A peace settlement for war-torn Bosnia-Herzegovina has been brokered in the United States.
US President Bill Clinton announced the deal after 21 days of seemingly deadlocked negotiation at the Wright Patterson Air Force Base in Dayton, Ohio.
The plan, known as the Dayton Accord, has been agreed between the Bosnian, Serb and Croat leaders and will be enforced by 60,000 Nato troops, who will begin to arrive in the country during the next few days.
If a success, the settlement could end the most brutal conflict in Europe since the Second World War, which has resulted in the deaths of 200,000 people – mostly civilians – and left two million homeless.
Under the agreement Bosnia will remain a single state, but most power will be devolved to two new territories – a Muslim-Croat federation and a Bosnian-Serb republic.
A central authority controlling foreign, trade and monetary policy will operate from a united capital in Sarajevo.
President Clinton said the deal would allow the Bosnian people to move from the horror of war to the promise of peace.

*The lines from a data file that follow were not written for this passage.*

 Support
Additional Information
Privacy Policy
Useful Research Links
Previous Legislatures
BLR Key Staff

And US Secretary of State Warren Christopher praised the accord – which is scheduled to be officially signed in December – as a “victory for all of us”.
But splits have begun to appear in the fragile treaty almost as soon as it had been initialled by the leaders.

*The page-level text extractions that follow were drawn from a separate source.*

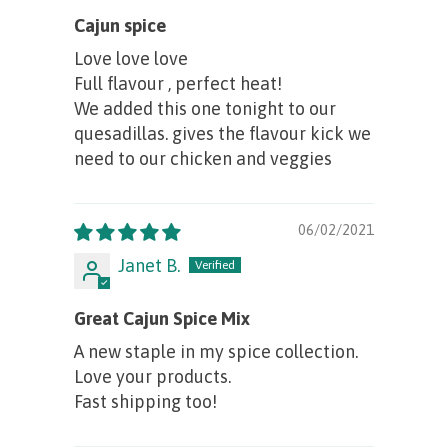
Cajun spice
Love love love
Full flavour , perfect heat!
We added this one tonight to our
quesadillas. gives the flavour kick we
need to our chicken and veggies
06/02/2021
Janet B.
Great Cajun Spice Mix
A new staple in my spice collection.
Love your products.
Fast shipping too!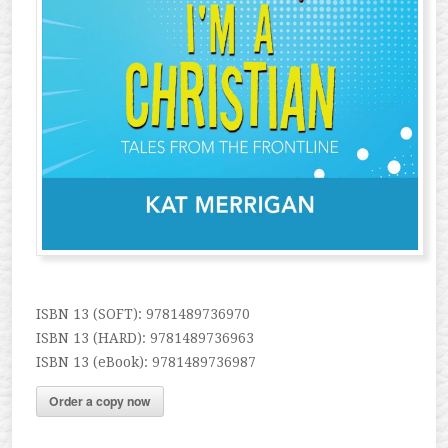
ISBN 13 (SOFT): 9781489736970
ISBN 13 (HARD): 9781489736963
ISBN 13 (eBook): 9781489736987
Order a copy now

Serb delegation member Momcilo Krajisnik called it a big mistake.
“Our delegation did not accept this plan, nor did sign it, nor will it sign the maps or the plan itself,” he said.

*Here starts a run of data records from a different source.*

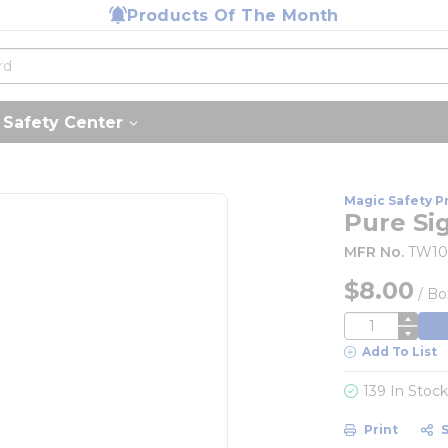
Products Of The Month
Safety Center
Magic Safety P
Pure Si
MFR No.
TW1
$8.00
/
Bo
QTY
Add To List
139 In Stoc
Print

But Bosnian President Alija Izetbegovic said the deal was a good beginning.
“To my people I say – this may not be a just peace, but it is more just than the continuation of war,” he said.
Courtesy BBC News
The Dayton Accord was signed by the presidents of Croatia, Serbia and Bosnia on 14 December 1995.
The agreement managed to impose a lasting – if uneasy – peace in the region. Real stability was only achieved when the political landscape changed and the war leaders went.
Franjo Tudjman died in 1999, Alija Izetbegovic stepped down in 2001 and Slobodan Milosevic was put on trial at The Hague a year later for war crimes. He died in his cell in March 2006.
The new, more moderate, governments met at a summit in July 2002 – the first time the countries’ leaders had sat round the same table since the accord was signed.